Next, the operation of the above configuration will be explained
focusing on the operation of a pixel circuit with reference to
FIGS. 38A to 38F, FIG. 39, and FIGS. 40A to 40H.
FIG. 40A shows a scanning signal ws[401] applied to the first row
scanning line WSL401 of the pixel array, FIG. 40B shows a scanning
signal ws[402] applied to the second row scanning line WSL402 of
the pixel array, FIG. 40C shows drive signals ds[401] and ds[411]
applied to the first row drive lines DSL401 and DSL411 of the pixel
array, FIG. 40D shows drive signals ds[402] and d[412] applied to
the second row drive lines DSL402 and DSL412 of the pixel array,
FIG. 40E shows a drive signal ds[421] applied to the first row
drive line DSL421 of the pixel array, FIG. 40F shows a drive signal
ds[422] applied to the second row drive line DSL421 of the pixel
array, FIG. 40G shows a gate potential Vg of the TFT 411, that is,
the potential VND412 of the node ND412, and FIG. 40H shows an anode
side potential of the TFT 411, that is, the potential VND411 of the
node ND411.
Note that there is no problem no matter which of the TFT 413 and
TFT 414 turns on or off, so as shown in FIG. 40C and FIG. 40D, the
drive signals DS[401] and ds[411] and the drive signals ds[402] and
ds[412] applied to the drive lines DSL401 and DSL411 and the drive
lines DSL402 and DSL412 are made the same timing.
First, at the ordinary emitting state of the EL light emitting
element 416, as shown in FIGS. 40A to 40F, the scanning signals
ws[401], ws[402], . . . to the scanning lines WSL401, WSL402, . . .
are selectively set to the low level by the write scanner 404, the
drive signals ds[401], ds[402], . . . to the drive lines DSL401,
DSL402, . . . are selectively set to the high level by the drive
scanner 405, the drive signals ds[411], ds[412], . . . to the drive
lines DSL411, DSL412, . . . are selectively set to the high level
by the drive scanner 406, and the drive signals ds[421], ds[422], .
. . to the drive lines DSL421, DSL422, . . . are selectively set to
the low level by the drive scanner 407.
As a result, in the pixel circuit 401, as shown in FIG. 38A, the
TFT 414 and TFT 413 are held in the on state and the TFT 412 and
TFT 415 is held in the off state.
First, at the ordinary non-emitting state of the EL light emitting
element 416, as shown in FIGS. 40A to 40F. the scanning signals
ws[401], ws[402], . . . to the scanning lines WSL401, WSL402, . . .

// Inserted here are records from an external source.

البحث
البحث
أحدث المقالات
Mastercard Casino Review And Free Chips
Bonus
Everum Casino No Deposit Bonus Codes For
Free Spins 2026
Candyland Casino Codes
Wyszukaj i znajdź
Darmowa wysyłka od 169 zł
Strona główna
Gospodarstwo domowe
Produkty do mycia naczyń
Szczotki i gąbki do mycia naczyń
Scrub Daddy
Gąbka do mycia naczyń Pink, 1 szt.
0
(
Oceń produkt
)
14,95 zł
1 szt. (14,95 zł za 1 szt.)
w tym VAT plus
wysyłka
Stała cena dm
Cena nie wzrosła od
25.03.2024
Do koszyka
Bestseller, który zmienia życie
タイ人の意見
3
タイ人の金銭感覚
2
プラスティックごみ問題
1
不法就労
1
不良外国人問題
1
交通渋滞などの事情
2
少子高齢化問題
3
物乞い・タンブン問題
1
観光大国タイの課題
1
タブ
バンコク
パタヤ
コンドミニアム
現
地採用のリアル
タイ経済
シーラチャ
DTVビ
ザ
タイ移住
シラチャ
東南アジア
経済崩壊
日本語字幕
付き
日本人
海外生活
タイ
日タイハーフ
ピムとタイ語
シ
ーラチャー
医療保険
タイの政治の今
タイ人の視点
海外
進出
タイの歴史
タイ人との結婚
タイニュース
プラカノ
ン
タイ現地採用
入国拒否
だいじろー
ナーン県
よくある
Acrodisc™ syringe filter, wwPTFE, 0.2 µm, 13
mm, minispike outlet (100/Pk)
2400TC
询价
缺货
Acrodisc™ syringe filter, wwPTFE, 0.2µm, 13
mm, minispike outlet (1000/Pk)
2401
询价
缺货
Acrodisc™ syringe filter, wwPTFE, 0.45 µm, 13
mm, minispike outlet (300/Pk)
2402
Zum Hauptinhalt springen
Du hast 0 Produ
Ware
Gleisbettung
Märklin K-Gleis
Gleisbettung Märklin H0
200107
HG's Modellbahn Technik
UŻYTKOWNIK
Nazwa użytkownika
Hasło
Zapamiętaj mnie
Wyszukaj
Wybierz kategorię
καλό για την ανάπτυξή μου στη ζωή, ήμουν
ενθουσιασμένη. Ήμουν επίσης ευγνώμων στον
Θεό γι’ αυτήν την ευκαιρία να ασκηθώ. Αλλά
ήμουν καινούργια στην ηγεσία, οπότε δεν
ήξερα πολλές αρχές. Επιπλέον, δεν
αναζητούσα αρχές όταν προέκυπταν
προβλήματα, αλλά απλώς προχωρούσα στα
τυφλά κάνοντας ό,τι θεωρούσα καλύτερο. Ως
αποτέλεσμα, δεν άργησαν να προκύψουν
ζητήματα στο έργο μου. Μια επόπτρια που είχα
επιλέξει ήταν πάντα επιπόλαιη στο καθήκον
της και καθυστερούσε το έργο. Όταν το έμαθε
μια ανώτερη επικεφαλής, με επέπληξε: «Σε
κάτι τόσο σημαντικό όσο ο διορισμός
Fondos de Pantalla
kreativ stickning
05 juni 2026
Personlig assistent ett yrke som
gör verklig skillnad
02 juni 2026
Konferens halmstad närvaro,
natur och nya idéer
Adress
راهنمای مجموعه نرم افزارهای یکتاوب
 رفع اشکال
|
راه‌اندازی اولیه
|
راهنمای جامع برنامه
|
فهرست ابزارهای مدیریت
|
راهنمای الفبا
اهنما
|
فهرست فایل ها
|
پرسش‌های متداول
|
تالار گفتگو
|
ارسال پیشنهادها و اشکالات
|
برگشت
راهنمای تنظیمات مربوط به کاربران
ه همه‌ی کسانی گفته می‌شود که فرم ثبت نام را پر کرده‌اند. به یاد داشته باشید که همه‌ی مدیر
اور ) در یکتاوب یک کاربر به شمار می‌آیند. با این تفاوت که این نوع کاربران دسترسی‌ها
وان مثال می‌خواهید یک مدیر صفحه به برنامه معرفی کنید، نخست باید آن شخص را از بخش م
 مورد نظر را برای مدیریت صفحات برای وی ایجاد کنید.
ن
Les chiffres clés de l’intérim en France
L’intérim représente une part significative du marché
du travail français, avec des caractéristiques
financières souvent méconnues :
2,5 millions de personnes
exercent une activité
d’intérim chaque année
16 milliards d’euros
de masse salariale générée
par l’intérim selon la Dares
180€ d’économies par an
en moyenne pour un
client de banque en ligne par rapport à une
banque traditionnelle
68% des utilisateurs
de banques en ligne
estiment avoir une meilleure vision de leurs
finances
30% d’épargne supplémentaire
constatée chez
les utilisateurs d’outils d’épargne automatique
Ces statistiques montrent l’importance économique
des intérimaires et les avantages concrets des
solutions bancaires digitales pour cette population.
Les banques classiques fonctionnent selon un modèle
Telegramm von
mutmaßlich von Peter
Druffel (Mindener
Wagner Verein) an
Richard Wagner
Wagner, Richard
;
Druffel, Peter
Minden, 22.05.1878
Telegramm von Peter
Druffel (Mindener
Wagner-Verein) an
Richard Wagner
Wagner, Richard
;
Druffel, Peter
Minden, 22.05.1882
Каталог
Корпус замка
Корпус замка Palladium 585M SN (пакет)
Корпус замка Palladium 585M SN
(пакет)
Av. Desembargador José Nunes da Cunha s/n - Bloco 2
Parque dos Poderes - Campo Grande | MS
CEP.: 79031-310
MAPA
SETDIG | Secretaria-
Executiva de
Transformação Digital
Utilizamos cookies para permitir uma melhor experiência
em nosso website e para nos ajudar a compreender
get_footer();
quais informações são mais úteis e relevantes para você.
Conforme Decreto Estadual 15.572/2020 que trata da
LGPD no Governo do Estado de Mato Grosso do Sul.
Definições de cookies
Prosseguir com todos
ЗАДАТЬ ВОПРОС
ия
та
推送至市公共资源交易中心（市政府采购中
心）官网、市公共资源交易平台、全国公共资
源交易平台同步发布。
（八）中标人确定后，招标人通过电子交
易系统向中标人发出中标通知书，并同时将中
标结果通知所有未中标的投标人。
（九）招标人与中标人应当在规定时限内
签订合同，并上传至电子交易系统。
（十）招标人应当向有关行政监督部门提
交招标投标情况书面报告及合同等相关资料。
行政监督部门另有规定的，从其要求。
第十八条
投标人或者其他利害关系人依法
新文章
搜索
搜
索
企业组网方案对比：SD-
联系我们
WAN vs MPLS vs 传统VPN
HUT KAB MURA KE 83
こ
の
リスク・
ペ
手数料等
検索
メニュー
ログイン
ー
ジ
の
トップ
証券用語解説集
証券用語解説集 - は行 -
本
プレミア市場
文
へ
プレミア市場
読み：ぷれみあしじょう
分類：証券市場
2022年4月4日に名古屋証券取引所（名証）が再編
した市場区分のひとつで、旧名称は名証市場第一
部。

are held at the low level by the write scanner 404, the drive
signals ds[421], ds[422], . . . to the drive lines DSL421, DSL422,
. . . are held at the low level by the drive scanner 407, the drive
signals ds[401], ds[402], . . . to the drive lines DSL401, DSL402,
. . . are selectively set to the low level by the drive scanner
405, and the drive signals ds[411], ds[412], . . . to the drive
lines DSL411, DSL412, . . . are selectively set to the low level by
the drive scanner 406.
As a result, in the pixel circuit 401, as shown in FIG. 38B, the
TFT 412 and TFT 415 are held in the off state and the TFTs 413 and
414 are turned off.
At this time, the potential held at the EL light emitting element
416 falls since the source of supply disappears. The EL light
emitting element 416 stops emitting light. The potential falls to
the threshold voltage Vth of the EL light emitting element 416.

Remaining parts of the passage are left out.